Another way to look at this would be to say that if you run the Louisiana Department of Insurance you shouldn’t be working for an insurance company at the same time. Or if you’re the head of the state Department of Revenue you shouldn’t simultaneously hold a job at an accounting firm. Or if you run the Department of Transportation and Development we’d rather not see you on the staff of a civil engineering or highway construction firm.


But as Rebekah Gee is something of a Golden Child with Gov. John Bel Edwards and the Louisiana Democrat Party, not to mention its lickspittles in the Louisiana legacy media, this was seen as an affront to all that is good about state government. How’s this for balanced journalism?

Harris said he thinks the public deserves to have the full attention of agency heads, who are managing large budgets for the government. The Edwards administration said the governor’s appointees, including Gee, are also giving the state their full attention and best.

“If Rep. Harris has a concern related to a particular position, he should say it, but based on his floor comments, he clearly doesn’t have an understanding about how many hours agency heads put in on this job,” said Richard Carbo, the governor’s spokesman. “Gov. Edwards expects all of his agency heads to work full time in their roles, and there’s no reason to suggest they are not.”
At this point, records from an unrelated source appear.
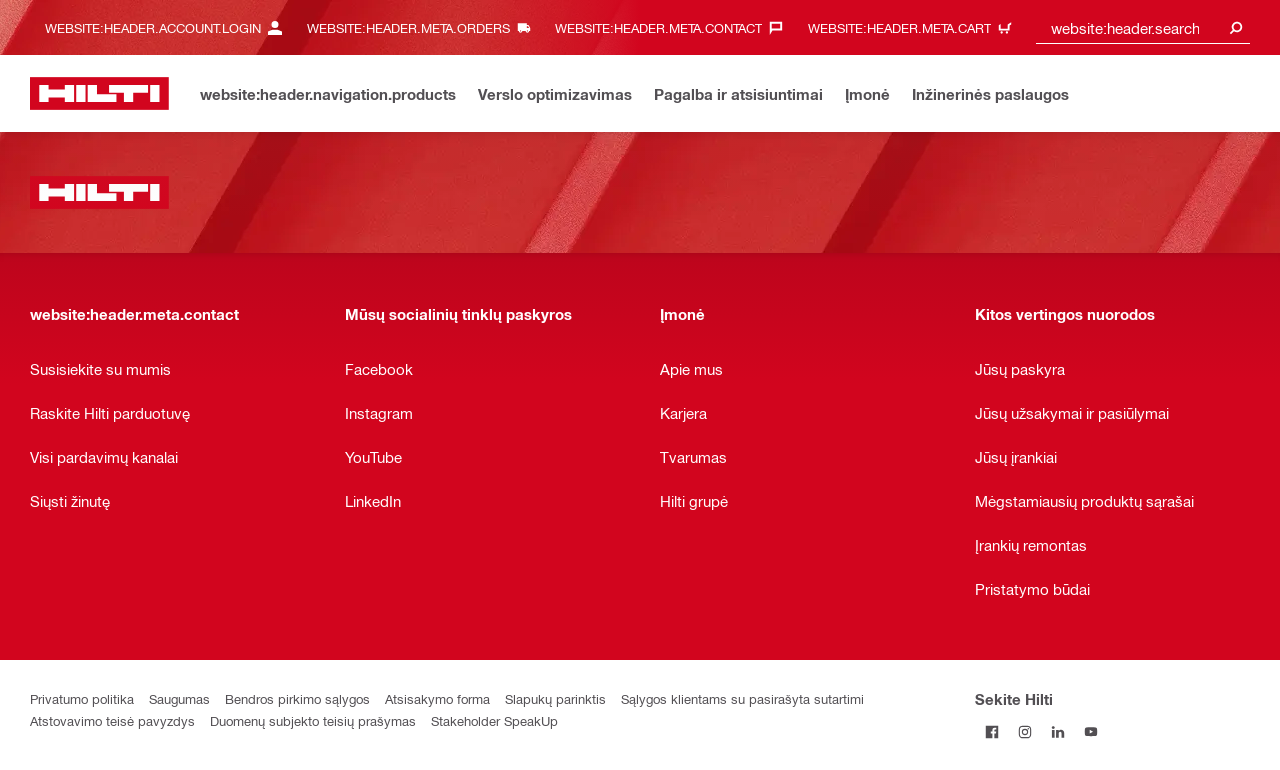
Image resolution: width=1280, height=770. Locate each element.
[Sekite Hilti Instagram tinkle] (1024, 731)
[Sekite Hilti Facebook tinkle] (991, 731)
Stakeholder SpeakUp (494, 720)
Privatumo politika (82, 698)
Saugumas (179, 698)
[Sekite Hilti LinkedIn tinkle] (1057, 731)
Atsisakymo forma (437, 698)
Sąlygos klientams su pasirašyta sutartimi (742, 698)
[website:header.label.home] (99, 93)
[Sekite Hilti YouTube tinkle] (1090, 731)
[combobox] (1143, 27)
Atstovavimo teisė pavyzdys (112, 720)
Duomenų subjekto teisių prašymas (313, 720)
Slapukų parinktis (555, 698)
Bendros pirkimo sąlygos (297, 698)
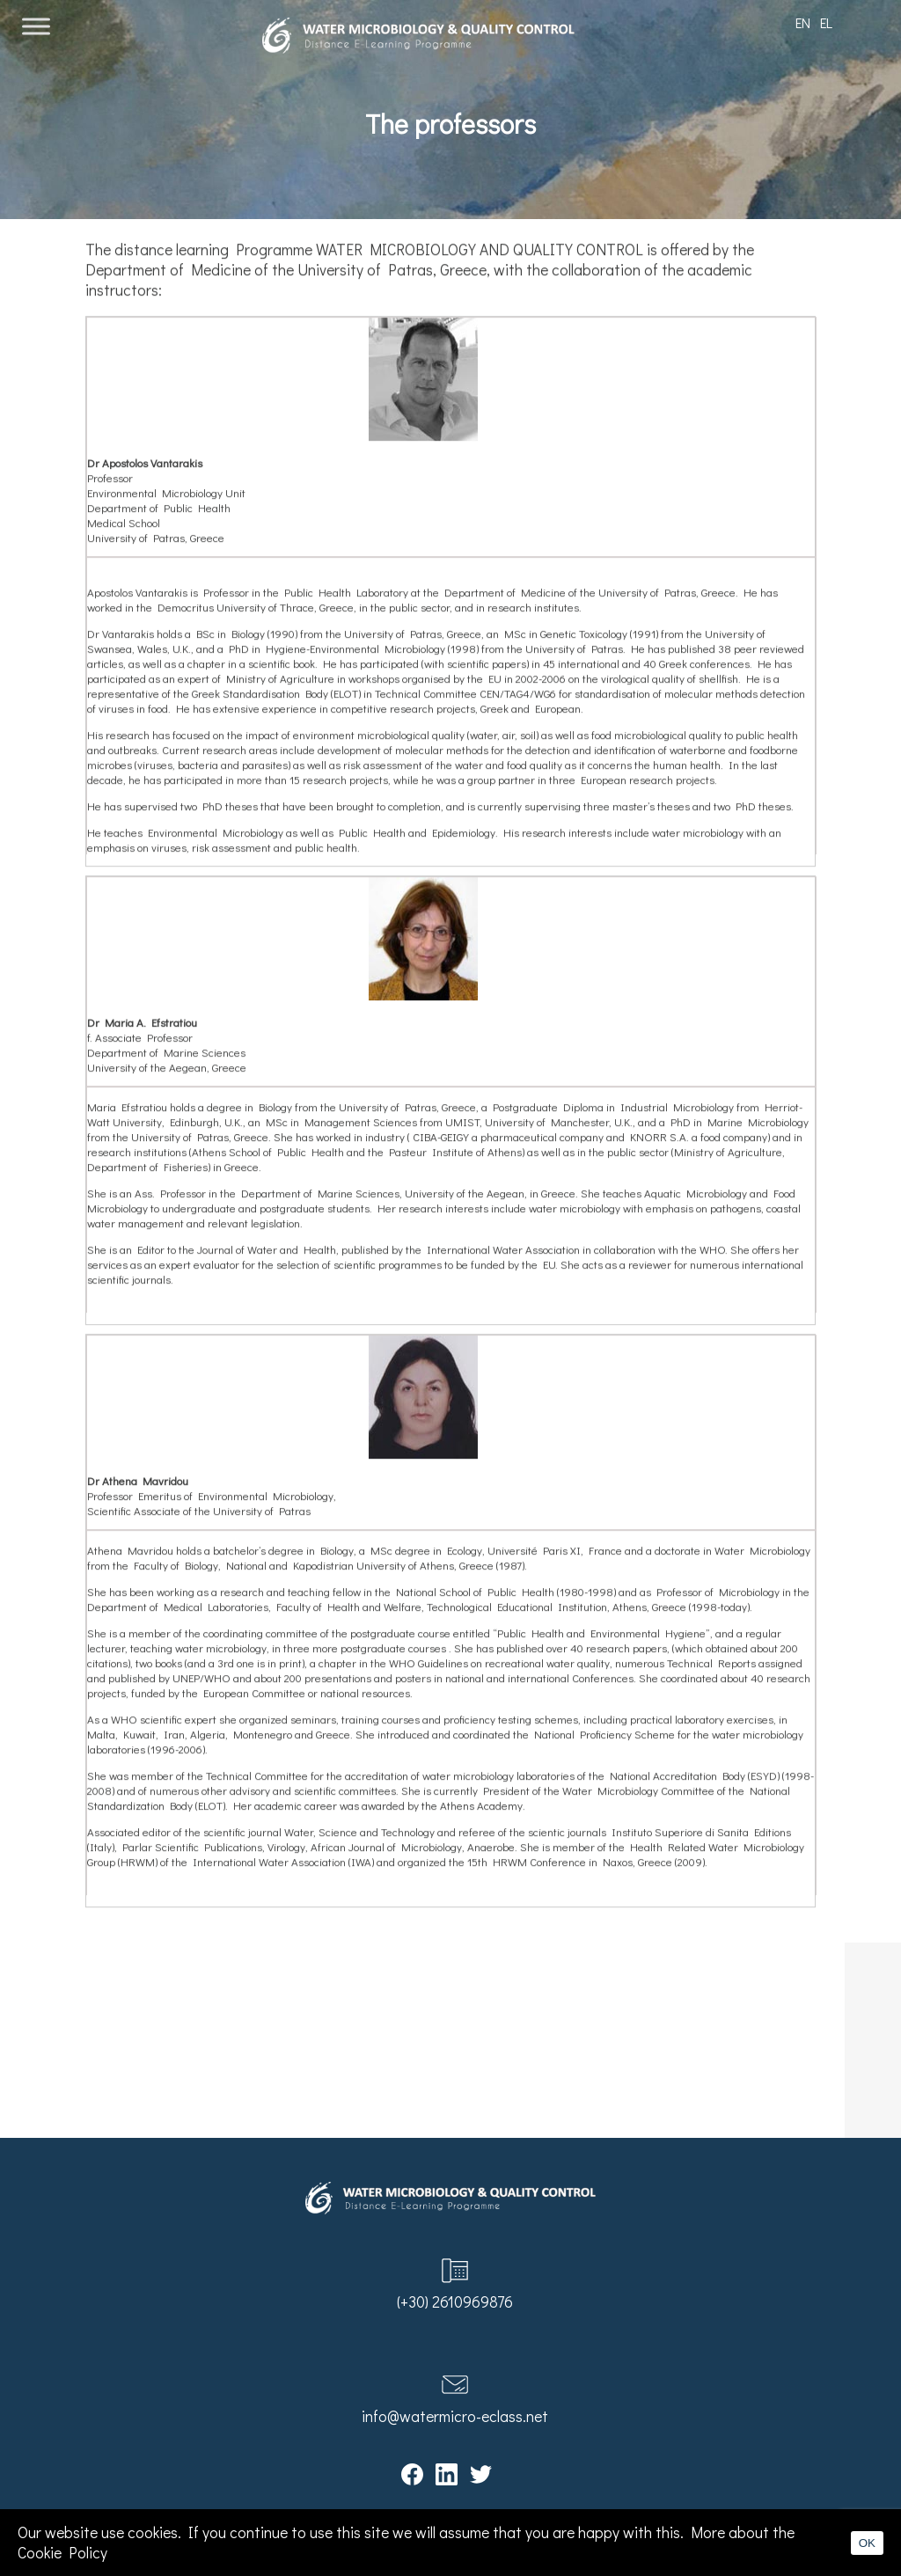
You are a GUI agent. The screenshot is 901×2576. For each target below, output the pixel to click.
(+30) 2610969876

“As the Secretary of the Department of Health and a doctor, Gov. Edwards appreciates that Sec. Rebekah Gee is willing to work for pro-bono in order to keep her medical license. That’s a critical piece to her serving in that role,” Carbo said.

No mention of med-mal at all.

So Tuesday the bill hits the House floor, and here’s what happened…

The vote was 46-40 in favor, but the bill would have needed 53 votes to pass. There were 19 House members absent, a good dozen of whom would surely have been “yes” votes – so one of the reasons the bill failed was an insufficient amount of whipping of the vote and getting members in their chairs for it.

But like Harris asked during the debate, why is anybody against a bill like this? For an agency head, who is tasked with properly shepherding tens or hundreds of millions of dollars or in the case of LDH some $12 billion, to be asked to devote all of his or her professional time to the endeavor is hardly an unreasonable demand. Try getting a job as a hired-gun CEO of a $12 billion corporation and see what the board tells you about your preference to also hold a management position with one of its suppliers.

There were 40 members of the legislature willing to vote against a bill which says it’s not OK to be a part-time employee in charge of one-half the state’s budget, and those legislators were in lockstep with the Governor of Louisiana. Think about that, and then ask yourself if you believe this government isn’t a complete disaster.